====== MATERIAL PROVIDED ======
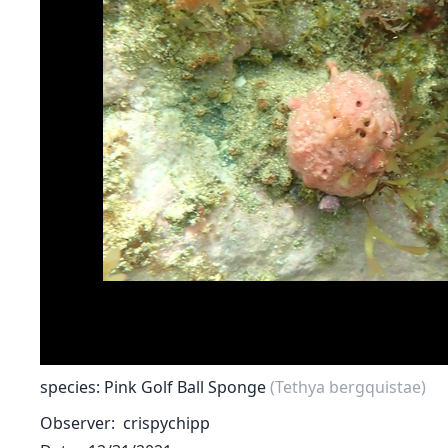
species: Pink Golf Ball Sponge
(Tethya bergquistae)
Observer
crispychipp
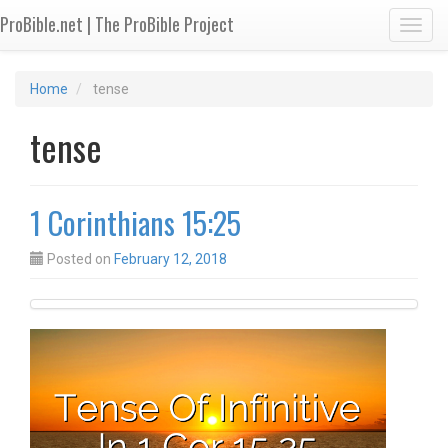
ProBible.net | The ProBible Project
Toggl
Home
tense
tense
1 Corinthians 15:25
Posted on
February 12, 2018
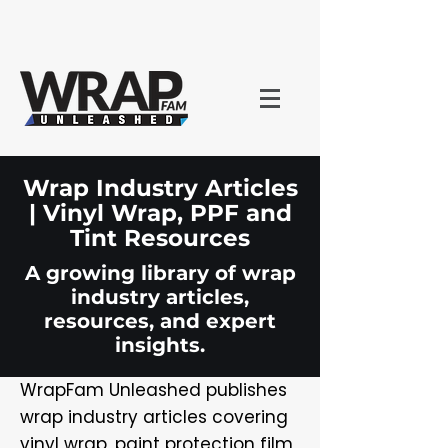
Wrap Industry Articles
| Vinyl Wrap, PPF and
Tint Resources
A growing library of wrap
industry articles,
resources, and expert
insights.
WrapFam Unleashed publishes
wrap industry articles covering
vinyl wrap, paint protection film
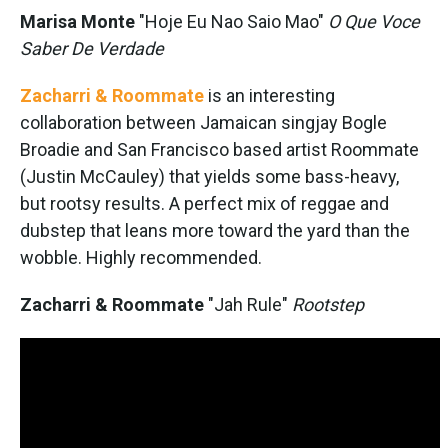
Marisa Monte
"Hoje Eu Nao Saio Mao"
O Que Voce
Saber De Verdade
Zacharri & Roommate
is an interesting
collaboration between Jamaican singjay Bogle
Broadie and San Francisco based artist Roommate
(Justin McCauley) that yields some bass-heavy,
but rootsy results. A perfect mix of reggae and
dubstep that leans more toward the yard than the
wobble. Highly recommended.
Zacharri & Roommate
"Jah Rule"
Rootstep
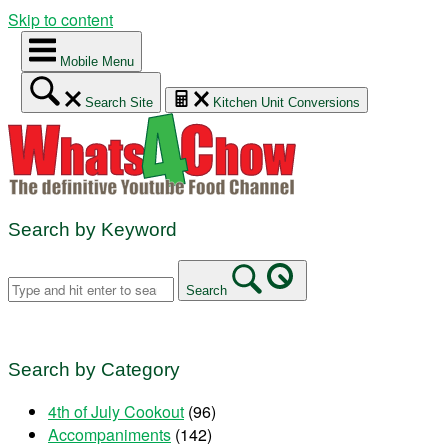
Skip to content
Mobile Menu
Search Site
Kitchen Unit Conversions
Search by Keyword
Search
Search by Category
4th of July Cookout
(96)
Accompaniments
(142)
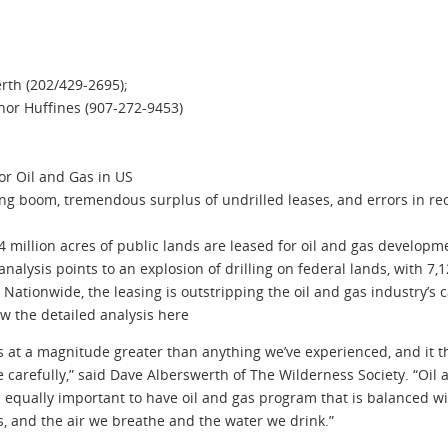
rth (202/429-2695);
anor Huffines (907-272-9453)
or Oil and Gas in US
g boom, tremendous surplus of undrilled leases, and errors in re
illion acres of public lands are leased for oil and gas developme
nalysis points to an explosion of drilling on federal lands, with 7,1
ationwide, the leasing is outstripping the oil and gas industry’s capa
ew the detailed analysis here
ds at a magnitude greater than anything we’ve experienced, and it
 carefully,” said Dave Alberswerth of The Wilderness Society. “Oil
is equally important to have oil and gas program that is balanced w
es, and the air we breathe and the water we drink.”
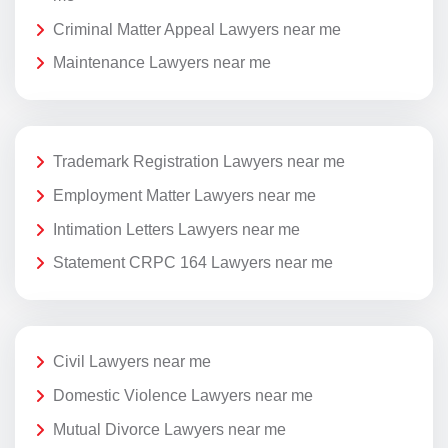
Criminal Matter Appeal Lawyers near me
Maintenance Lawyers near me
Trademark Registration Lawyers near me
Employment Matter Lawyers near me
Intimation Letters Lawyers near me
Statement CRPC 164 Lawyers near me
Civil Lawyers near me
Domestic Violence Lawyers near me
Mutual Divorce Lawyers near me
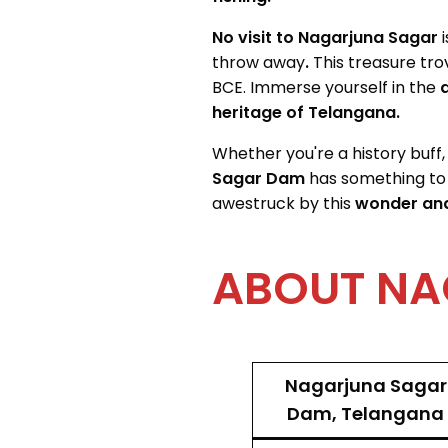
No visit to Nagarjuna Sagar
throw away
.
This treasure tro
BCE. Immerse yourself in the
a
heritage of Telangana.
Whether you're a history buff,
Sagar Dam
has something to
awestruck by this
wonder and
ABOUT NA
Nagarjuna Sagar
Dam, Telangana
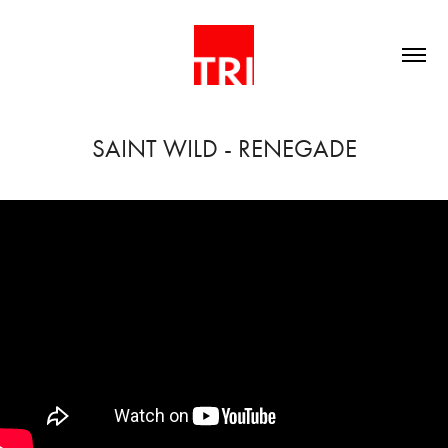
SAINT WILD - RENEGADE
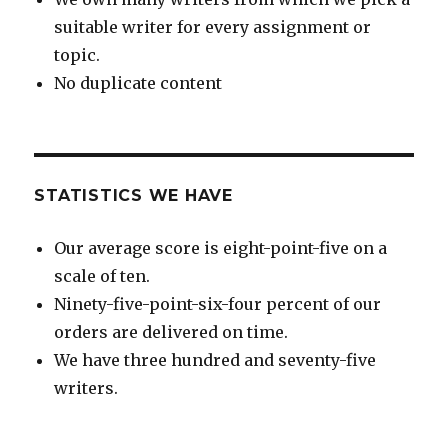
suitable writer for every assignment or
topic.
No duplicate content
STATISTICS WE HAVE
Our average score is eight-point-five on a
scale of ten.
Ninety-five-point-six-four percent of our
orders are delivered on time.
We have three hundred and seventy-five
writers.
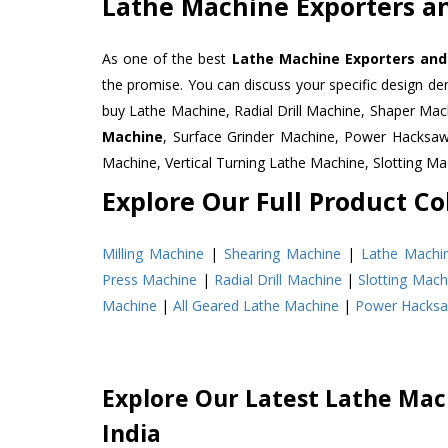
Lathe Machine Exporters an
As one of the best
Lathe Machine Exporters and 
the promise. You can discuss your specific design d
buy Lathe Machine, Radial Drill Machine, Shaper Mac
Machine
, Surface Grinder Machine, Power Hacksa
Machine, Vertical Turning Lathe Machine, Slotting 
Explore Our Full Product Col
Milling Machine
|
Shearing Machine
|
Lathe Machi
Press Machine
|
Radial Drill Machine
|
Slotting Mach
Machine
|
All Geared Lathe Machine
|
Power Hacks
Explore Our Latest Lathe Mach
India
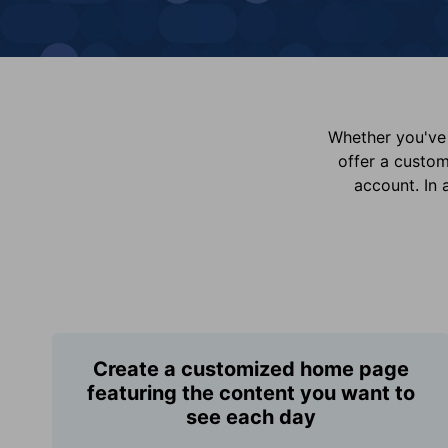
Whether you've 
offer a custo
account. In 
Create a customized home page
featuring the content you want to
see each day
======
> **TASK DIRECTIONS**
The copy starts at the line holding "buy Lathe Machine, Radial" and ends at the last line of the records above. Transcribe those lines exactly, pictures excluded.

> **TASK OUTPUT**
buy Lathe Machine, Radial Drill Machine, Shaper Mac
Machine
, Surface Grinder Machine, Power Hacksa
Machine, Vertical Turning Lathe Machine, Slotting 
Explore Our Full Product Col
Milling Machine
|
Shearing Machine
|
Lathe Machi
Press Machine
|
Radial Drill Machine
|
Slotting Mach
Machine
|
All Geared Lathe Machine
|
Power Hacks
Explore Our Latest Lathe Mach
India
Whether you've 
offer a custo
account. In 
Create a customized home page
featuring the content you want to
see each day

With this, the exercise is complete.